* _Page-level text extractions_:
▽

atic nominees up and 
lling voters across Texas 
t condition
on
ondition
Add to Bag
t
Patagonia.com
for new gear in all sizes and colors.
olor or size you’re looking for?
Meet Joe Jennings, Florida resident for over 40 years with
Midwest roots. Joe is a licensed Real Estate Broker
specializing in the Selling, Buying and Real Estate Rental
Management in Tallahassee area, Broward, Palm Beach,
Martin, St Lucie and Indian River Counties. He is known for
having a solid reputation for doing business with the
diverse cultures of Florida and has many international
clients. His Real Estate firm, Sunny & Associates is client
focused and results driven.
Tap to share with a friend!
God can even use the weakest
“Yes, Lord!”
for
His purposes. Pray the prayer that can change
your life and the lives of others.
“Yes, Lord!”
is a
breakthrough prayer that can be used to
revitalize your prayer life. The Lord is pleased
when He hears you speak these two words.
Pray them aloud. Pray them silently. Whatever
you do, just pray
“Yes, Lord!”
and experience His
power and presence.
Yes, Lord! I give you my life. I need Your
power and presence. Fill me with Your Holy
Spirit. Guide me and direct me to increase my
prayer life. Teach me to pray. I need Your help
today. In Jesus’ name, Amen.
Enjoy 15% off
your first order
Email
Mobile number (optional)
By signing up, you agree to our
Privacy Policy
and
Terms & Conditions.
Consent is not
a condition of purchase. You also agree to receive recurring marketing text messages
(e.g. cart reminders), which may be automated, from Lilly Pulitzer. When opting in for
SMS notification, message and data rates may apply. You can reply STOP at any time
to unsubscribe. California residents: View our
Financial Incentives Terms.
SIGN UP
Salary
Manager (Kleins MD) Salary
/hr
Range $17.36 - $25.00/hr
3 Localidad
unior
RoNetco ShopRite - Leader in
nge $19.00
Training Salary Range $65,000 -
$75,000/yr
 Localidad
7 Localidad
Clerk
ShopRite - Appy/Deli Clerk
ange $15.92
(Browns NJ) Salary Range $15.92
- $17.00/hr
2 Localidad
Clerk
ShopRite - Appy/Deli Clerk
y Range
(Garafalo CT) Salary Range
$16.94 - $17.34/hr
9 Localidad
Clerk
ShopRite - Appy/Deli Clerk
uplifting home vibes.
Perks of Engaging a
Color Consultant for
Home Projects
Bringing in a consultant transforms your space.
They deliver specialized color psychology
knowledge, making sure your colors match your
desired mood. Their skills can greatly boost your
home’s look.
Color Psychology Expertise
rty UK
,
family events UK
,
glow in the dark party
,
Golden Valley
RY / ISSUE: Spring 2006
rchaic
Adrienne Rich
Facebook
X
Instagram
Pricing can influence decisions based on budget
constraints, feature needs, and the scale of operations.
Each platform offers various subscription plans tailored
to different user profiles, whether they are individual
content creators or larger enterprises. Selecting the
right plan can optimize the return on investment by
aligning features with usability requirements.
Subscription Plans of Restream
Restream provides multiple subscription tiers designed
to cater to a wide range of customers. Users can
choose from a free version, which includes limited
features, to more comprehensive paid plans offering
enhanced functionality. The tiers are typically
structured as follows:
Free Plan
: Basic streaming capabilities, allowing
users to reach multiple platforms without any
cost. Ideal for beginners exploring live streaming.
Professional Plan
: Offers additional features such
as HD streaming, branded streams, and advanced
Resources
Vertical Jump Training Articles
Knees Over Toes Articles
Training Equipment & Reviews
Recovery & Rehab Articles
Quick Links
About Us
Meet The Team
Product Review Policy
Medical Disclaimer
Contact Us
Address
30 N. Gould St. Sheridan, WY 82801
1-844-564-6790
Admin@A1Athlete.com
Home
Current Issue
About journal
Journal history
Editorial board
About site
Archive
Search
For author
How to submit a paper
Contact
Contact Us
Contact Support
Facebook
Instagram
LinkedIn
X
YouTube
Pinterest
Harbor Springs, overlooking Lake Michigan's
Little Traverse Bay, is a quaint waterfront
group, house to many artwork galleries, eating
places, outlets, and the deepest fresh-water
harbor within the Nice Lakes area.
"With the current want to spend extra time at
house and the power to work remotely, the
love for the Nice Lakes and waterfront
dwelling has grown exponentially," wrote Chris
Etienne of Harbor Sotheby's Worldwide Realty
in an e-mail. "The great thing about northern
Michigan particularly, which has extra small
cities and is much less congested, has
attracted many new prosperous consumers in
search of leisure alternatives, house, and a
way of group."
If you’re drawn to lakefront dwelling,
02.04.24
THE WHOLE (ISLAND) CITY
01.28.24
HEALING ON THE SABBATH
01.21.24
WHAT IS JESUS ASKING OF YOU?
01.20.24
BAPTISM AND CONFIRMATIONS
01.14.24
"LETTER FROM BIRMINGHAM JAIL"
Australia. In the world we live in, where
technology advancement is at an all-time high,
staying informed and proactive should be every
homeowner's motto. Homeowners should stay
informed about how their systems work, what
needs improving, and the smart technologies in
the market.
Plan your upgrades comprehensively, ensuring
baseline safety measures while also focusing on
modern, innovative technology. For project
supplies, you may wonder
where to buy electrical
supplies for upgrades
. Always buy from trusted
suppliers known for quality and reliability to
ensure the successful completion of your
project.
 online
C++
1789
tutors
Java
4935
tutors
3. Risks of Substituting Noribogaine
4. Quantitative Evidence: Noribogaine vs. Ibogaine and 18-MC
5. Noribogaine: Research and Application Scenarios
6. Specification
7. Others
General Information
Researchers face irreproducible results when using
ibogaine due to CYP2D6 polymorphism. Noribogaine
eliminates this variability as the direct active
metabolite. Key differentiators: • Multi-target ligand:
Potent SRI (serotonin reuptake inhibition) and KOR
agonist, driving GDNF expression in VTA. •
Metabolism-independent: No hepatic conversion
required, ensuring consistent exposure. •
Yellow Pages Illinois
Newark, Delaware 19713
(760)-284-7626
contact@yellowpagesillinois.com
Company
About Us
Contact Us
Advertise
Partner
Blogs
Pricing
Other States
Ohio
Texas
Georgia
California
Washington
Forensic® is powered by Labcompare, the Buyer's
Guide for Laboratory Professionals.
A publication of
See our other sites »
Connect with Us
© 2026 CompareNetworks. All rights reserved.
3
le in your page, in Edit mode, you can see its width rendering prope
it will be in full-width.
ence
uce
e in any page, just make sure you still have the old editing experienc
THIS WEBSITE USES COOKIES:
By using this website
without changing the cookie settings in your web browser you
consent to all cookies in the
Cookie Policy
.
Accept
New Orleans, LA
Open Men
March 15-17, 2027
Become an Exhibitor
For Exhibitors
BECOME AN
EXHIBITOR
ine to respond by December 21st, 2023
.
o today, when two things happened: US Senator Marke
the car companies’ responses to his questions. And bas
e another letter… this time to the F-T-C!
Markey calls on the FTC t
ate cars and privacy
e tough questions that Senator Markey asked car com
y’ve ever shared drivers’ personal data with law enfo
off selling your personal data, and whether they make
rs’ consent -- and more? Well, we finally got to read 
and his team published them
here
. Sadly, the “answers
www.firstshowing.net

△

* _EXERCISE_:
All lines above that include the word "agree" should be located and copied.

* _SOLUTION FOR THIS EXERCISE_:
By signing up, you agree to our
a condition of purchase. You also agree to receive recurring marketing text messages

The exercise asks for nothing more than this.